GLC, you worry too much. You look chic. :)
You look fabulous. Quit worrying!
I think you look great, GLC. The haircut and color are very becoming with your complexion, glasses, etc. I wonder if the not liking how you look with the gray at times has as much to do with the length of your hair as the color, because I had that short a cut for a very short time when I was in my late 30s (and coloring/highlighting my hair). When I had on earrings, makeup, and a nice blouse, I thought I looked pretty darn good, but when I rolled out of bed on the weekends and went out to do my gardening sans any of the above, I felt like I looked like a boy -- not flattering at all, even though my hair was colored. I grew my hair out because of that -- I just felt that the short cut made me look too masculine if I didn't have makeup/earrings on.
I stopped coloring several years ago, as I've said here before, but I am not really salt and pepper; my natural color now (much to my surprise since I'd been coloring it since age 25) is a mixture of light blonde, medium brown (more in the back), and white (more in the front).

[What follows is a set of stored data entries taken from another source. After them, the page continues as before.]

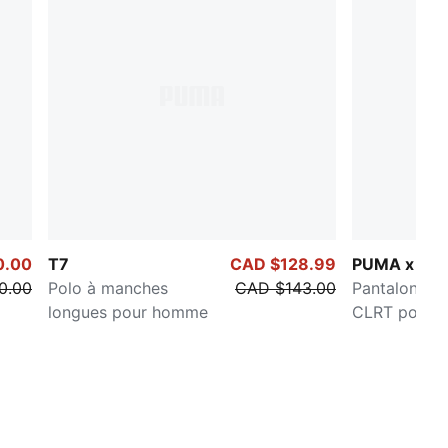
0.00
T7
CAD $128.99
PUMA x NA
0.00
Polo à manches
CAD $143.00
Pantalon de
longues pour homme
CLRT pour 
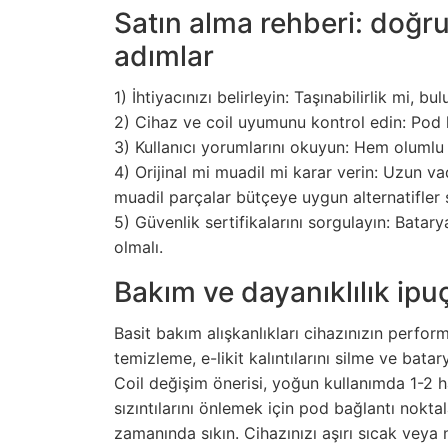
Satın alma rehberi: doğr
adımlar
1) İhtiyacınızı belirleyin: Taşınabilirlik mi, bu
2) Cihaz ve coil uyumunu kontrol edin: Pod ka
3) Kullanıcı yorumlarını okuyun: Hem oluml
4) Orijinal mi muadil mi karar verin: Uzun vad
muadil parçalar bütçeye uygun alternatifler 
5) Güvenlik sertifikalarını sorgulayın: Batary
olmalı.
Bakım ve dayanıklılık ipuç
Basit bakım alışkanlıkları cihazınızın perfor
temizleme, e-likit kalıntılarını silme ve bata
Coil değişim önerisi, yoğun kullanımda 1-2 ha
sızıntılarını önlemek için pod bağlantı nokta
zamanında sıkın. Cihazınızı aşırı sıcak veya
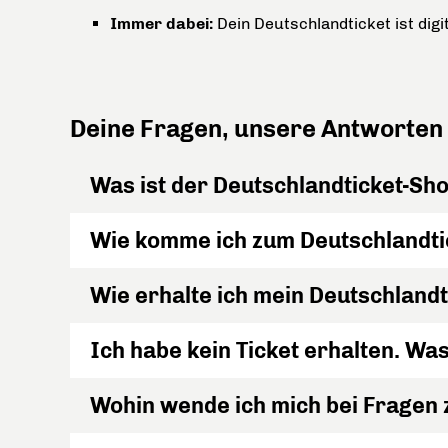
Immer dabei:
Dein Deutschlandticket ist digi
Deine Fragen, unsere Antworten
Was ist der Deutschlandticket-Sh
Wie komme ich zum Deutschlandti
Wie erhalte ich mein Deutschlandt
Ich habe kein Ticket erhalten. Was
Wohin wende ich mich bei Fragen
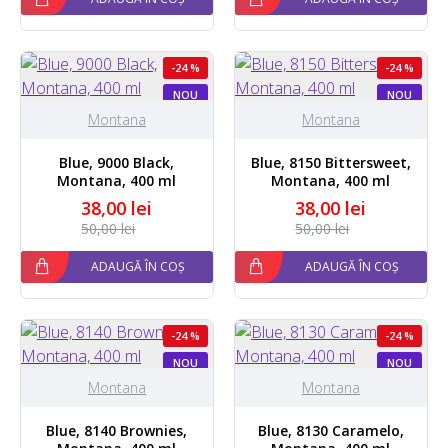
-24 %
-24 %
NOU
NOU
Montana
Montana
Blue, 9000 Black,
Blue, 8150 Bittersweet,
Montana, 400 ml
Montana, 400 ml
38,00 lei
38,00 lei
50,00 lei
50,00 lei
ADAUGĂ ÎN COȘ
ADAUGĂ ÎN COȘ
-24 %
-24 %
NOU
NOU
Montana
Montana
Blue, 8140 Brownies,
Blue, 8130 Caramelo,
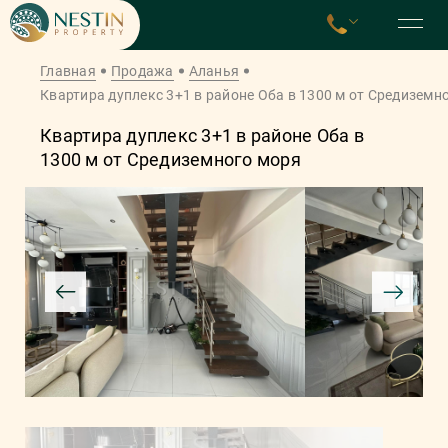
Главная
Продажа
Аланья
Квартира дуплекс 3+1 в районе Оба в 1300 м от Средиземн
Квартира дуплекс 3+1 в районе Оба в
1300 м от Средиземного моря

From a distance it reads a bit more blonde than gray because there's none of the "steel" color in it that people who have had really dark hair naturally, like you, tend to get. If I had known it looked like this, I would have gone natural decades ago. I just think of all the money and time I wasted trying to cover up what little gray was there at the time. At times I miss being blonder like when I colored and know I could shave 5 years off my age (at least) if I colored again, but it's still not worth it to me since I think my hair looks fine as it is. (It is lighter than in my avatar now because I'm older and because it was wet in that photo.)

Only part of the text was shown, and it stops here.